- Daily Zen
After suspense was increasing to almost unimaginable levels, at last Cyprus secured a bailout, thus avoiding bankruptcy. It seems that negotiations were indeed dramatic, but the wraith of another crisis in Europe was headed off at least for the nearest future.
On the 25th of March, it was informed that eurozone finance ministers reached a long-awaited agreement and Cyprus would get the €10 billion bailout. Indeed, the EU financial aid will help Cyprus avoid bankruptcy, but it also means that the little Mediterranean island will stay in the eurozone. At the conference held in Brussels, Jeroen Dijsselbloem, the president of the Eurogroup of eurozone finance ministers, underlined: “We’ve put an end to the uncertainty that has affected Cyprus and the euro area over the past week.”
After days of suspense and demands, Cyprus will get the €10 billion bailout. However, under the terms of the agreement, the government of Cyprus agreed to reduce its troubled banking sector. Accordingly, Cyprus will have to close the island’s second biggest bank, Cyprus Popular Bank PCL. In addition, bank’s holders and clients with deposits larger than €100,000 will have to face staggering losses.

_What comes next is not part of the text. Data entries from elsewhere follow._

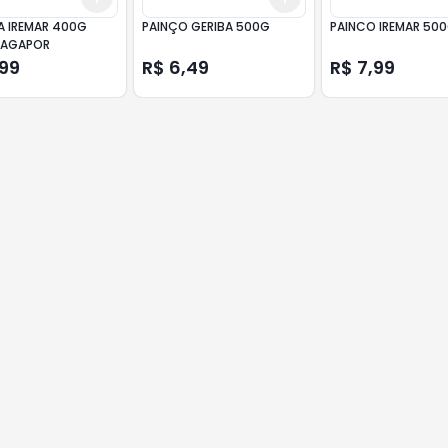
A IREMAR 400G
PAINÇO GERIBA 500G
PAINCO IREMAR 50
/AGAPOR
,99
R$ 6,49
R$ 7,99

It was underlined that all deposits under the sum of €100,000 will be secured.
Furthermore, Cyprus will have to cut its budget and introduce new structural reforms that will help the country to get back on its feet. But the authorities of the small Mediterranean island are also obliged to privatize state assets. The country, which was on the brink of bankruptcy, has to be ready to face many challenges, including deepening recession and increasing rate of unemployment.
Reaching the consensus on the bailout also headed off the possibility of Cyprus leaving the eurozone. This move would have had an unpredictable impact on markets. Indeed, a Cyprus’ exit from the eurozone would have led to a big chaos in the European Union.
The nearing wraith of bankruptcy and the deadline, which was appointed by the European Central Bank, made eurozone finance ministers reach an agreement and prevent bankruptcy.
Certainly, the new bailout deal will help Cyprus avoid bankruptcy, but many analysts note that even with the new agreement, the small Mediterranean island will have to deal with a new crisis. While near-term challenges were more or less solved by the European leaders, authorities should still be much cautious about development of the situation in Cyprus.
The European Union should come up with a more detailed plan about what to do with trouble banking systems as any new failure might have appalling consequences for the whole organization.
Undoubtedly, Cyprus and the Cypriot nation will have to face many new austerity measures. This will not be simple and pleasant, but will minimize the risk of bankruptcy. It has been underlined by Jeroen Dijsselbloem that the new bailout deal is much better than the former agreement as it concentrates on the two major banks of Cyprus and it gives a sense of certainty about the island’s economy. Investors once again might feel more confident about the eurozone.